Crude Oil and Commodity Markets
The Saudi Arabian Oil Company, known as Saudi Aramco, is the world’s largest producer of crude oil. Crude oil is a natural resource with a wide array of applications, including the production of transportation fuels and plastic products. Crude oil is a commodity. Commodities are goods and services that people view as similar enough to not care about the producer or the quality. For example, coffee beans, which are commodities, that I sell are essentially identical to the coffee beans that anyone else sells simply due to their universal quality and similarity. Therefore, in commodity markets, the quality of each instance of a certain commodity is the same. Therefore, commodities trade primarily based on price, with supply and demand as the sole determinant of the price. That is important in understanding why oil prices moved the way they did.
Crude oil is measured in barrels. One barrel is equivalent to 42 gallons. The price value of a barrel of oil is subject to fluctuations, based on the supply and demand of oil.
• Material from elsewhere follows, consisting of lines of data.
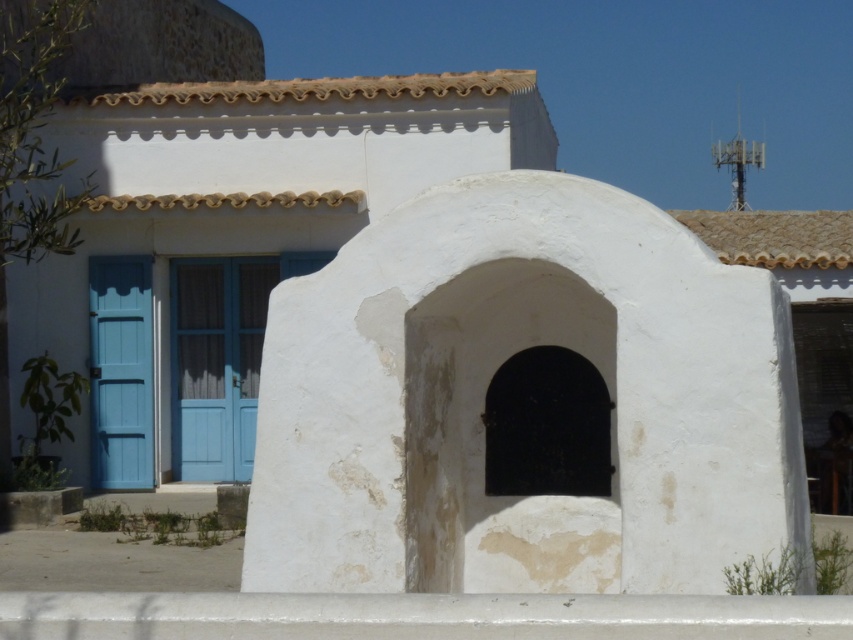 Is matte blue door at center smaller than blue painted wood door at left?

Actually, matte blue door at center might be larger than blue painted wood door at left.

Which is more to the right, matte blue door at center or blue painted wood door at left?

matte blue door at center

Between point (219, 436) and point (146, 333), which one is positioned in front?

Point (146, 333) is more forward.

Where is `matte blue door at center`? matte blue door at center is located at coordinates (218, 362).

Which is more to the left, white rough stone archway at center or blue painted wood door at left?

blue painted wood door at left

Is point (618, 422) farther from viewer compared to point (114, 413)?

No, it is not.

Where is `white rough stone archway at center`? The width and height of the screenshot is (853, 640). white rough stone archway at center is located at coordinates (486, 387).

Does white rough stone archway at center have a lesser width compared to matte blue door at center?

No.

Is point (273, 340) positioned behind point (216, 312)?

No, (273, 340) is closer to viewer.

Where is `white rough stone archway at center`? The image size is (853, 640). white rough stone archway at center is located at coordinates (486, 387).

At what (x,y) coordinates should I click in order to perform the action: click on white rough stone archway at center. Please return your answer as a coordinate pair (x, y). Image resolution: width=853 pixels, height=640 pixels. Looking at the image, I should click on (486, 387). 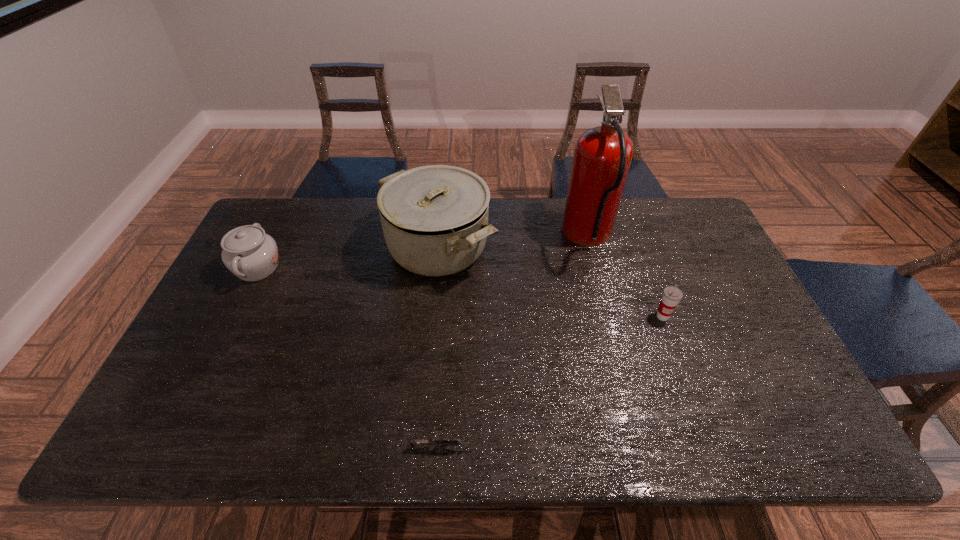 Find the location of a particular element. The width and height of the screenshot is (960, 540). free location located 0.390m with the handle and nozzle on the tallest object is located at coordinates (446, 237).

In order to click on vacant region located 0.080m on the back of the saucepan in this screenshot , I will do `click(444, 198)`.

At what (x,y) coordinates should I click in order to perform the action: click on vacant area situated 0.330m on the right of the leftmost object. Please return your answer as a coordinate pair (x, y). The image size is (960, 540). Looking at the image, I should click on (389, 268).

The width and height of the screenshot is (960, 540). I want to click on vacant space located 0.350m on the side of the second nearest object with the logo, so click(x=711, y=449).

Locate an element on the screen. free space located 0.120m aimed along the barrel of the nearest object is located at coordinates (531, 448).

This screenshot has height=540, width=960. Identify the location of fire extinguisher located at the far edge. (602, 157).

This screenshot has width=960, height=540. I want to click on saucepan that is at the far edge, so click(434, 218).

This screenshot has height=540, width=960. In order to click on object at the near edge in this screenshot , I will do `click(438, 442)`.

The width and height of the screenshot is (960, 540). In order to click on object present at the left edge in this screenshot , I will do `click(248, 252)`.

Find the location of `free spot at the far edge of the desktop`. free spot at the far edge of the desktop is located at coordinates (360, 215).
Generally, when something, like the attacks on Saudi Aramco’s facilities, threatens the supply of oil, the price of oil rises. That reflects the basic laws of supply and demand. Natural disasters, like Hurricane Harvey in southern Texas 2 years ago, and turmoil in an oil-producing region could disrupt the supply of oil and cause the price to rise.
Valuing Oil Companies
Increases in oil prices will usually increase the value of oil companies. This is due to the fact that oil companies are primarily valued by their oil reserves. If a company holds a certain quantity of oil, and the price of oil goes up, the value of their reserve, and therefore the company, increases. The attacks on Saudi Arabia will presumably cause oil prices to increase. That will, in turn, likely cause the market value of publicly-traded oil companies to rise. However, the geopolitical climate in the Middle East, which may develop to further cut oil production and reduce oil supply, represents a risk to the global oil supply. There are also concerns that the industry may not meet global energy demand.
In the case of the recent attacks, Saudi Energy Minister Prince Abdulaziz bin Salman stated that the drone strikes affected over half of the company’s production capacity. The production capacity is the quantity of oil that they are capable of refining at a given time. Half of the company’s daily production capacity represents approximately 5% of the daily global oil production capacity. That is a significant enough disruption in supply to warrant a major change in oil prices.
Due to the reduction in oil supply and the threat of geopolitical conflict in the Middle East, investors can expect a large spike in oil prices in the coming week. As of Sunday, United States crude oil futures have risen 11%. Brent crude, a European variant of crude oil, is up 12%. Crude oil futures are derivatives of crude oil. A derivative is a tradable security that is based on the value of an underlying asset. Therefore, crude oil futures are securities that are based on the price of crude oil. An oil future is a contract to buy or sell 1,000 barrels of crude oil at a certain price by a deadline.
U.S. crude oil futures are up 11%. This means that oil derivative traders have anticipated that the price of U.S. oil will increase and buyers are willing to pay an 11% premium on the trade, given the foreseeable improvement. In simple terms, investors believe that the value of oil will increase significantly due to the events affecting Saudi Aramco.
Investors have long expected Saudi Aramco to file for an initial public offering. If it does, it would be the most valuable public company in the world. Likely, the current conflicts with their production and the disruption of their refining capacity will put a damper on the development of those plans. As of now, investors can expect oil shares to increase Monday with a high potential for further turmoil in the Middle East to ensue.